## WHAT TO WORK ON
Return the run of lines below that opens with the line containing "Populaire Specials" and closes with the line containing "Nacional da PJMP", keeping each one exact.

Page-level text extractions
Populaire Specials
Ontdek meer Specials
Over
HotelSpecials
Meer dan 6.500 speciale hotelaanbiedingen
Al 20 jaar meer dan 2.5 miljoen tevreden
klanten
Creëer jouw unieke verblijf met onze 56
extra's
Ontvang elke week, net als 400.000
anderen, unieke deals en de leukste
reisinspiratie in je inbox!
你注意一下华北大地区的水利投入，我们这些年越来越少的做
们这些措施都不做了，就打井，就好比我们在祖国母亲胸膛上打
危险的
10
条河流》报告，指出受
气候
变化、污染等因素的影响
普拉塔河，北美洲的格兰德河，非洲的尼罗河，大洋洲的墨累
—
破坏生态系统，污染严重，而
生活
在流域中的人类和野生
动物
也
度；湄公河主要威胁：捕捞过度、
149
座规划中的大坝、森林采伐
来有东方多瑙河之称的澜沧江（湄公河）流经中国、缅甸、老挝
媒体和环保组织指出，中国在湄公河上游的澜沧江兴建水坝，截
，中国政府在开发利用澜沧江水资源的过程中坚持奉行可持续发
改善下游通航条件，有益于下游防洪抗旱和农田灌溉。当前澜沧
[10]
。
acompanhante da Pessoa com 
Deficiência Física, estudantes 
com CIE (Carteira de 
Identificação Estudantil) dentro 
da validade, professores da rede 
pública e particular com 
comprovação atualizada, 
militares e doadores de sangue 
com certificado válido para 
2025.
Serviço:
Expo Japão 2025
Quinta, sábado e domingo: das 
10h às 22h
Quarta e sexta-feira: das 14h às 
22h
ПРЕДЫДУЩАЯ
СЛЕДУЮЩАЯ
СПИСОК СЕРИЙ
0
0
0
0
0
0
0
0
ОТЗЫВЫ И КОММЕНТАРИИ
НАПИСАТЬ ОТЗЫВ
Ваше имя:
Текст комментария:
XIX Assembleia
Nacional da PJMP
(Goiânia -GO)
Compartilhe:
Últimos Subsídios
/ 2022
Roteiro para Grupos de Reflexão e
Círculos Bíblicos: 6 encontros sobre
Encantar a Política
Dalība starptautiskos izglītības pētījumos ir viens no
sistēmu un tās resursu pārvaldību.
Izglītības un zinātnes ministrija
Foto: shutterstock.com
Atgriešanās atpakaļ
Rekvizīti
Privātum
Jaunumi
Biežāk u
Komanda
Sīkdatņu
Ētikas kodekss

---

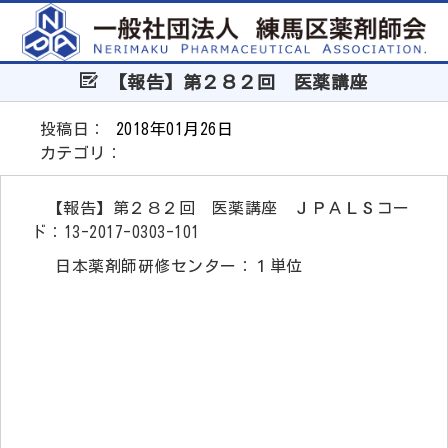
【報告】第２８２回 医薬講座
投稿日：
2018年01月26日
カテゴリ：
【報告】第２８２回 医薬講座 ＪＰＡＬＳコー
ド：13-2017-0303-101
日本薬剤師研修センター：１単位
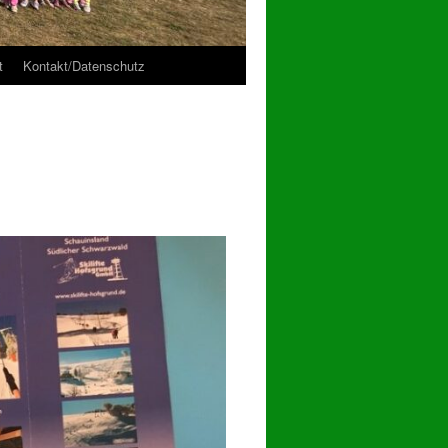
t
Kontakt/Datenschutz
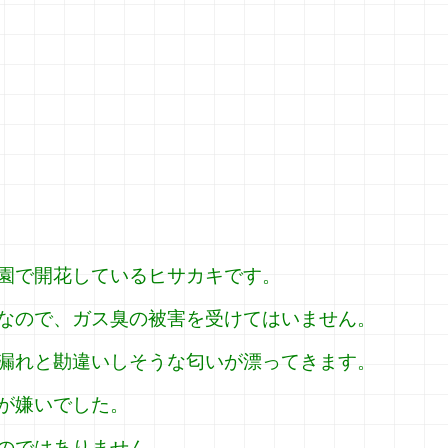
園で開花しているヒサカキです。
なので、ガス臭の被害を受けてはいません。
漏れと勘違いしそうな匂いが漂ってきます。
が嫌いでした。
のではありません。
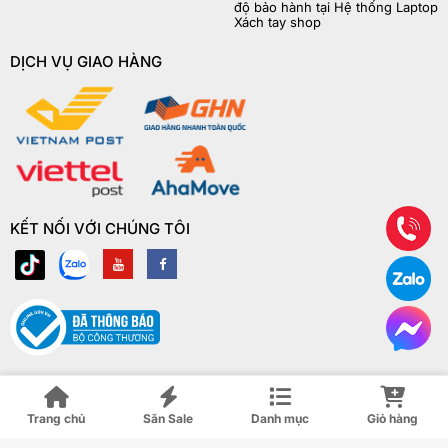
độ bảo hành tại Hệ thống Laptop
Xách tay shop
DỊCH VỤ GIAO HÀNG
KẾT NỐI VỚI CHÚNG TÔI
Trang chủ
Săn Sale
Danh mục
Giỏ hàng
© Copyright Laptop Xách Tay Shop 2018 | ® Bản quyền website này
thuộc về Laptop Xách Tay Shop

## RESPONSE AREA
Populaire Specials
Ontdek meer Specials
Over
HotelSpecials
Meer dan 6.500 speciale hotelaanbiedingen
Al 20 jaar meer dan 2.5 miljoen tevreden
klanten
Creëer jouw unieke verblijf met onze 56
extra's
Ontvang elke week, net als 400.000
anderen, unieke deals en de leukste
reisinspiratie in je inbox!
你注意一下华北大地区的水利投入，我们这些年越来越少的做
们这些措施都不做了，就打井，就好比我们在祖国母亲胸膛上打
危险的
10
条河流》报告，指出受
气候
变化、污染等因素的影响
普拉塔河，北美洲的格兰德河，非洲的尼罗河，大洋洲的墨累
—
破坏生态系统，污染严重，而
生活
在流域中的人类和野生
动物
也
度；湄公河主要威胁：捕捞过度、
149
座规划中的大坝、森林采伐
来有东方多瑙河之称的澜沧江（湄公河）流经中国、缅甸、老挝
媒体和环保组织指出，中国在湄公河上游的澜沧江兴建水坝，截
，中国政府在开发利用澜沧江水资源的过程中坚持奉行可持续发
改善下游通航条件，有益于下游防洪抗旱和农田灌溉。当前澜沧
[10]
。
acompanhante da Pessoa com 
Deficiência Física, estudantes 
com CIE (Carteira de 
Identificação Estudantil) dentro 
da validade, professores da rede 
pública e particular com 
comprovação atualizada, 
militares e doadores de sangue 
com certificado válido para 
2025.
Serviço:
Expo Japão 2025
Quinta, sábado e domingo: das 
10h às 22h
Quarta e sexta-feira: das 14h às 
22h
ПРЕДЫДУЩАЯ
СЛЕДУЮЩАЯ
СПИСОК СЕРИЙ
0
0
0
0
0
0
0
0
ОТЗЫВЫ И КОММЕНТАРИИ
НАПИСАТЬ ОТЗЫВ
Ваше имя:
Текст комментария:
XIX Assembleia
Nacional da PJMP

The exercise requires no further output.